Wednesday, March 23, 2016

March 23, 2016

Cell Phones for Ricardo
Ricardo was our interpreter in Haiti during our mission in 2014. The whole team formed a special bond with Ricardo. It is hard to verbalize how important Ricardo was to the success of our first visit. It could be intimidating to work in a country where no one on your team understands the local language. Ricardo would communicate all of our needs as we went about our day. He was our link and umbilical cord to the Haitian people. We were on a ship, we knew where we were going, but we didn’t know how to steer. Ricardo was with us every working minute of the day. He took a Haitian taxi from his home in Port-au-Prince and stayed at a house near us in Petit Goave.
Ricardo formed a special friendship with Nate Starkey. Ricardo was a great big, strong man and so is Nate. They performed the heavy lifting when it was required on the job site. They were both studying to become ministers. They talked together about how they both felt called to the ministry.

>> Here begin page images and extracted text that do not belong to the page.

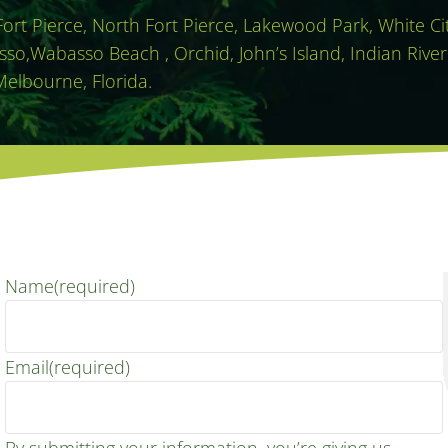
 Fort Pierce, North Fort Pierce, Lakewood Park, White C
sso,Wabasso Beach , Orchid, John’s Island, Indian River
Melbourne, Florida.
Name
(required)
Email
(required)
By submitting your information, you’re giving us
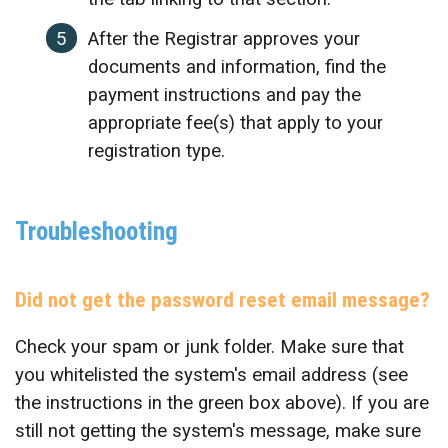
After the Registrar approves your
documents and information, find the
payment instructions and pay the
appropriate fee(s) that apply to your
registration type.
Troubleshooting
Did not get the password reset email message?
Check your spam or junk folder. Make sure that
you whitelisted the system's email address (see
the instructions in the green box above). If you are
still not getting the system's message, make sure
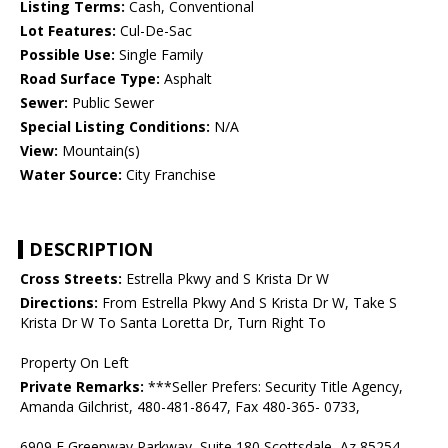
Listing Terms:
Cash, Conventional
Lot Features:
Cul-De-Sac
Possible Use:
Single Family
Road Surface Type:
Asphalt
Sewer:
Public Sewer
Special Listing Conditions:
N/A
View:
Mountain(s)
Water Source:
City Franchise
DESCRIPTION
Cross Streets:
Estrella Pkwy and S Krista Dr W
Directions:
From Estrella Pkwy And S Krista Dr W, Take S
Krista Dr W To Santa Loretta Dr, Turn Right To
Property On Left
Private Remarks:
***Seller Prefers: Security Title Agency,
Amanda Gilchrist, 480-481-8647, Fax 480-365- 0733,
6909 E Greenway Parkway, Suite 180 Scottsdale, Az 85254,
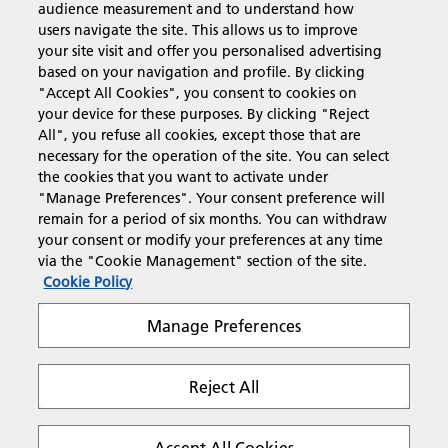
audience measurement and to understand how
users navigate the site. This allows us to improve
Products & Services
your site visit and offer you personalised advertising
based on your navigation and profile. By clicking
"Accept All Cookies", you consent to cookies on
Support & Contact
your device for these purposes. By clicking "Reject
All", you refuse all cookies, except those that are
necessary for the operation of the site. You can select
Resources
the cookies that you want to activate under
"Manage Preferences". Your consent preference will
remain for a period of six months. You can withdraw
your consent or modify your preferences at any time
Follow us
via the "Cookie Management" section of the site.
Cookie Policy
Manage Preferences
Reject All
Privacy
Terms & Conditions
Cookie Policy
Modern Slavery Act
Tax strategy
Copyright 2026 Ricoh. All rights reserved.
Accept All Cookies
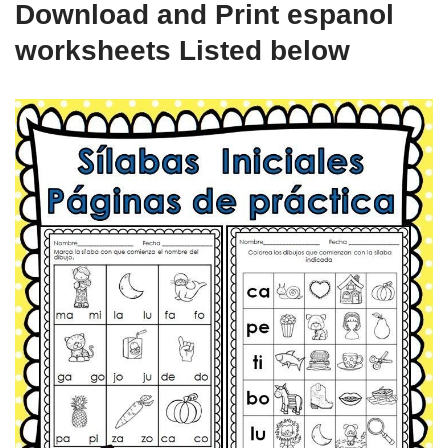
Download and Print espanol
worksheets Listed below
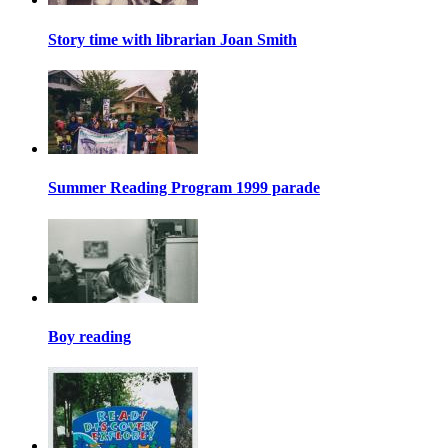
Story time with librarian Joan Smith
Summer Reading Program 1999 parade
Boy reading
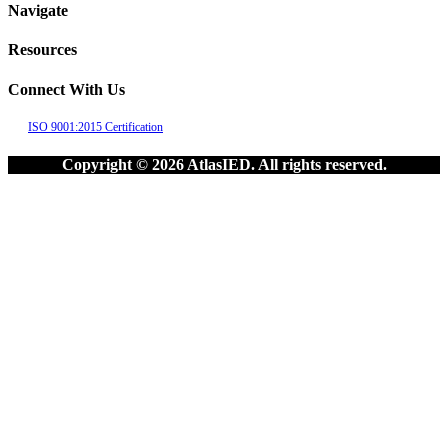
Navigate
Resources
Connect With Us
ISO 9001:2015 Certification
Copyright © 2026 AtlasIED. All rights reserved.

At the end of 2015, as we prepared for our trip, I received a series of e-mails from Ricardo. He had received his divinity degree, but had lost his first pastoral position. He was stuck in the unemployment quicksand that defines Haiti. He had heard that people in the United States have extra cell phones. He asked if we had any old, unused cell phones. Could he have an old, unused cell phone for his wife and stepmother who lives in the countryside?
I picked up a pile of old cell phones at my work place. Would they work in Haiti? I sent Ricardo a photo of the old phones. Would these help? He e-mailed back that they must be GSM. What is GSM? I didn’t have a clue. My brother Bill is a network engineer for a cell phone company. I called him. I explained Ricardo’s situation to him. What is a GSM phone? Were these old phones GSM phones? I was leaving in three days and I was running out of time.

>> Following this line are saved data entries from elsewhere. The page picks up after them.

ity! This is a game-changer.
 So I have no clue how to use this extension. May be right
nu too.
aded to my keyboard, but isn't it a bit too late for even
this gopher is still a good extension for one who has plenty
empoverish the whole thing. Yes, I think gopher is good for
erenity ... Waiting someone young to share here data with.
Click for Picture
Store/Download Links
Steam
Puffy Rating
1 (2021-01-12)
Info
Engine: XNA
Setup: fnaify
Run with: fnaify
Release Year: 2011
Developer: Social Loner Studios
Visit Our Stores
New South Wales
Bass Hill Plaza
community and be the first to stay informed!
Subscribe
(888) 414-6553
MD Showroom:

My brother ordered three new phones on Amazon and had them express shipped. The speed of Amazon in the United States made up for the lack of shipping easily in Haiti. Ricardo’s family would now be able to communicate with his mother-in-law out in the country. She would be able to talk every day to Ricardo, to his wife Sofia, and to her beautiful granddaughter, Anna, in Port-au-Prince.
Praise be to God! How did God know how to link up my brother, who lives in San Francisco and doesn’t go to church, with Ricardo in Haiti? How did he link these two people together? How does God make the everyday wonders that allow us to survive and thrive? One small miracle at a time.